Tomorrow's Talent have certainly got some exceptionally able students among their ranks, and this one night production gave them ample opportunity to shine. The long show whipped by with constant high levels of energy and simple staging allowing scenes to flow quickly. The stage was packed in the ensemble pieces, and each member of the company performed with style and power in some impressive group numbers.
The cast of principals exuded confidence and presence without exception. Sam Toland's rock guitarist Roger and Tara Divina's drug taking dancer Mimi were both strong performances, suiting the rock music well. Their voices blended beautifully without losing power and they developed a believable and touching relationship. Lesbian couple Maureen (Ashton Reed) and Joanne (Deanna Byron), both gave controlled portrayals together and separately, with Maureen's protest performance "Over the Moon" being played with real earnest. Ollie Fox overcame some initial microphone problems with professionalism and gave a smooth performance as Collins, with heartfelt emotion during Angel's demise. Drag Queen Angel was memorably portrayed by Bart Lambert in a sensitive interpretation of a lovable character. Resisting any temptation to over-do it and descend into cliché, this was a subtle, intelligent and comfortable performance. It was however Luke Higgins' Mark, the filmmaker and all round nice guy, who carried the show. A performer in every sense, acting and reacting even when not in the focus of the scene, maintaining a strong, absorbed characterisation throughout but not compromising on a controlled vocal performance too, this was an accomplishment of all-round skill.

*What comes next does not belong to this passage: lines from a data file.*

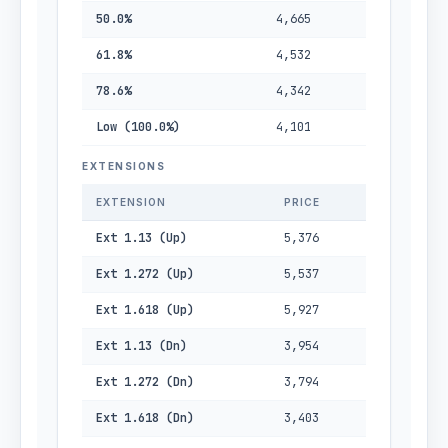
50.0%
4,665
61.8%
4,532
78.6%
4,342
Low (100.0%)
4,101
EXTENSIONS
EXTENSION
PRICE
Ext 1.13 (Up)
5,376
Ext 1.272 (Up)
5,537
Ext 1.618 (Up)
5,927
Ext 1.13 (Dn)
3,954
Ext 1.272 (Dn)
3,794
Ext 1.618 (Dn)
3,403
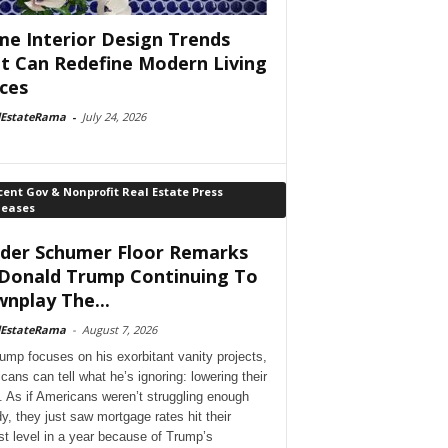
e Interior Design Trends
t Can Redefine Modern Living
ces
lEstateRama
-
July 24, 2026
ent Gov & Nonprofit Real Estate Press
leases
der Schumer Floor Remarks
Donald Trump Continuing To
nplay The...
lEstateRama
-
August 7, 2026
ump focuses on his exorbitant vanity projects,
cans can tell what he’s ignoring: lowering their
. As if Americans weren’t struggling enough
dy, they just saw mortgage rates hit their
st level in a year because of Trump’s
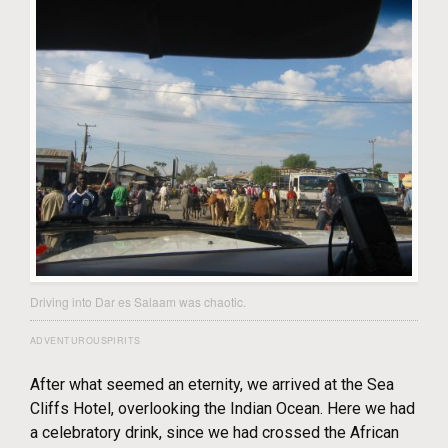
Driving into Dar es Salaam was chaotic.
ADVENTUROUSPIRITS
After what seemed an eternity, we arrived at the Sea
Cliffs Hotel, overlooking the Indian Ocean. Here we had
a celebratory drink, since we had crossed the African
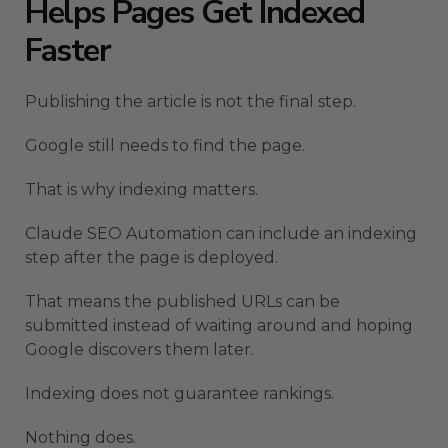
Helps Pages Get Indexed
Faster
Publishing the article is not the final step.
Google still needs to find the page.
That is why indexing matters.
Claude SEO Automation can include an indexing
step after the page is deployed.
That means the published URLs can be
submitted instead of waiting around and hoping
Google discovers them later.
Indexing does not guarantee rankings.
Nothing does.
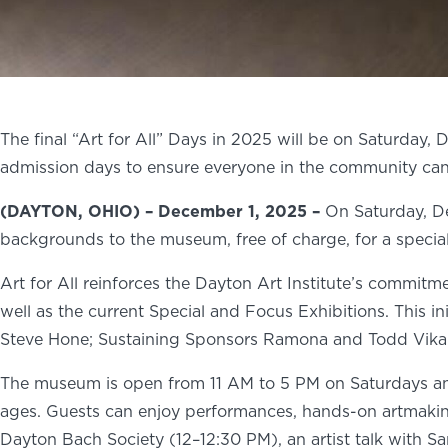
The final “Art for All” Days in 2025 will be on Saturday, 
admission days to ensure everyone in the community can 
(DAYTON, OHIO) – December 1, 2025 –
On Saturday, De
backgrounds to the museum, free of charge, for a specia
Art for All reinforces the Dayton Art Institute’s commitmen
well as the current Special and Focus Exhibitions. This i
Steve Hone; Sustaining Sponsors Ramona and Todd Vikan;
The museum is open from 11 AM to 5 PM on Saturdays and 
ages. Guests can enjoy performances, hands-on artmaking, 
Dayton Bach Society (12–12:30 PM), an artist talk with Sa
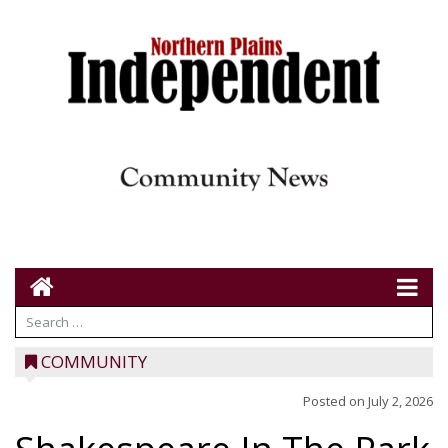
COMMUNITY
Posted on
July 2, 2026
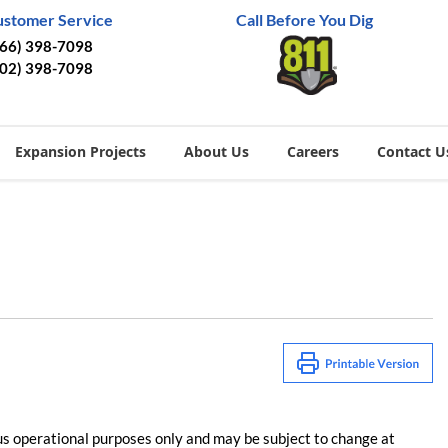
ustomer Service
Call Before You Dig
866) 398-7098
402) 398-7098
Expansion Projects
About Us
Careers
Contact U
us operational purposes only and may be subject to change at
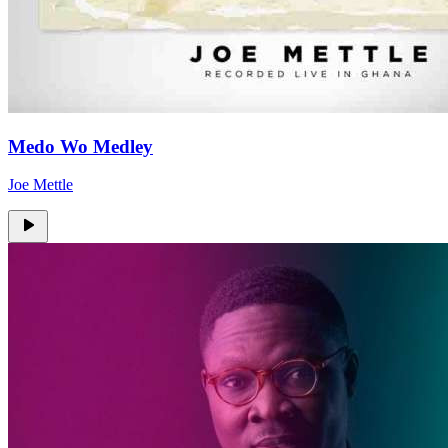
Medo Wo Medley
Joe Mettle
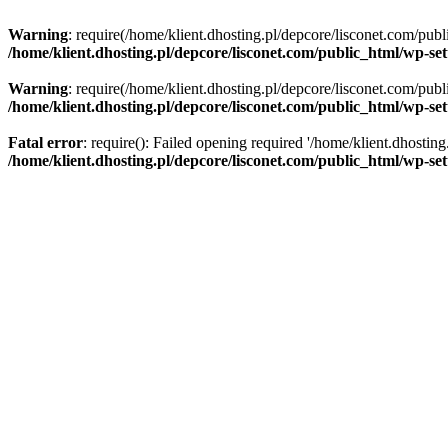
Warning
: require(/home/klient.dhosting.pl/depcore/lisconet.com/publ
/home/klient.dhosting.pl/depcore/lisconet.com/public_html/wp-se
Warning
: require(/home/klient.dhosting.pl/depcore/lisconet.com/publ
/home/klient.dhosting.pl/depcore/lisconet.com/public_html/wp-se
Fatal error
: require(): Failed opening required '/home/klient.dhostin
/home/klient.dhosting.pl/depcore/lisconet.com/public_html/wp-se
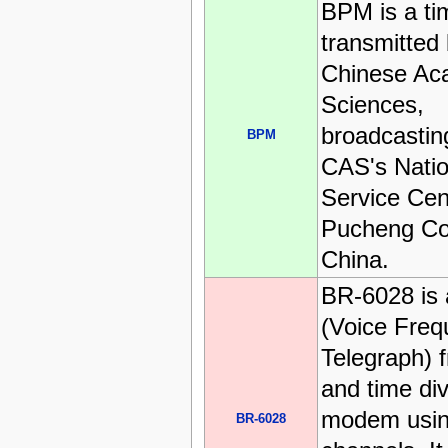
BPM is a ti
transmitted 
Chinese Ac
Sciences,
broadcastin
BPM
CAS's Natio
Service Cen
Pucheng Co
China.
BR-6028 is
(Voice Freq
Telegraph) 
and time div
modem usin
BR-6028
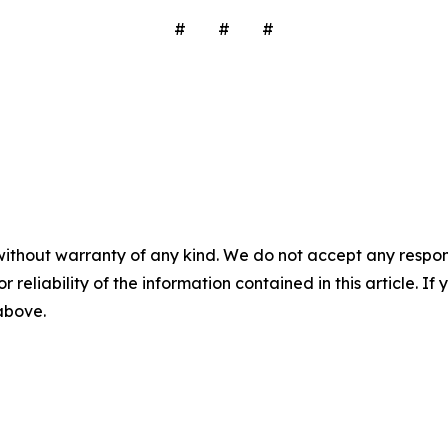
# # #
without warranty of any kind. We do not accept any responsib
r reliability of the information contained in this article. I
 above.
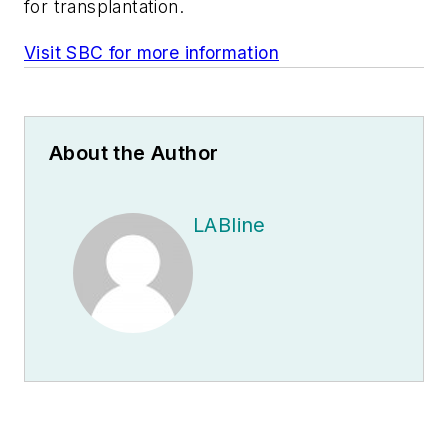
for transplantation.
Visit SBC for more information
About the Author
LABline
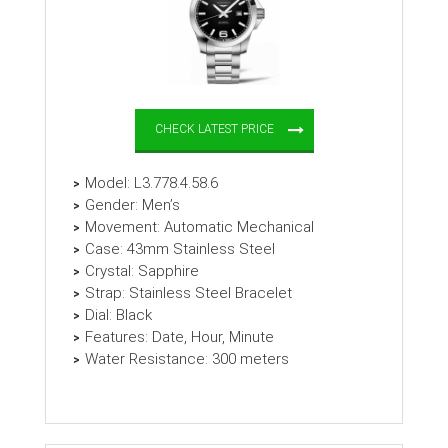
CHECK LATEST PRICE
Model: L3.778.4.58.6
Gender: Men’s
Movement: Automatic Mechanical
Case: 43mm Stainless Steel
Crystal: Sapphire
Strap: Stainless Steel Bracelet
Dial: Black
Features: Date, Hour, Minute
Water Resistance: 300 meters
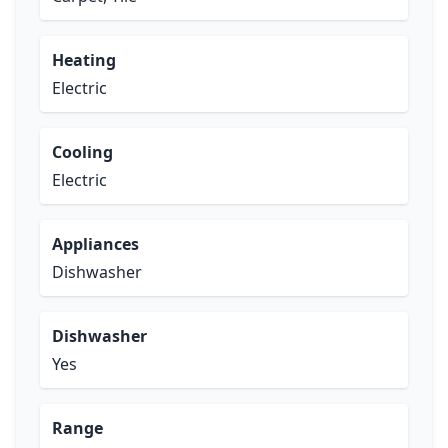
Heating
Electric
Cooling
Electric
Appliances
Dishwasher
Dishwasher
Yes
Range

Gavin Wilkinson, principal of the school and director of the show, certainly knows how to get the best out of these talented young people. From the smallest ensemble member to each of the principal cast, the company maintained high levels of professionalism and energy, and their teacher seemed justly proud of their achievement. An entirely different but equally demanding challenge faces the school next year with the legendary show Miss Saigon - the heat is on.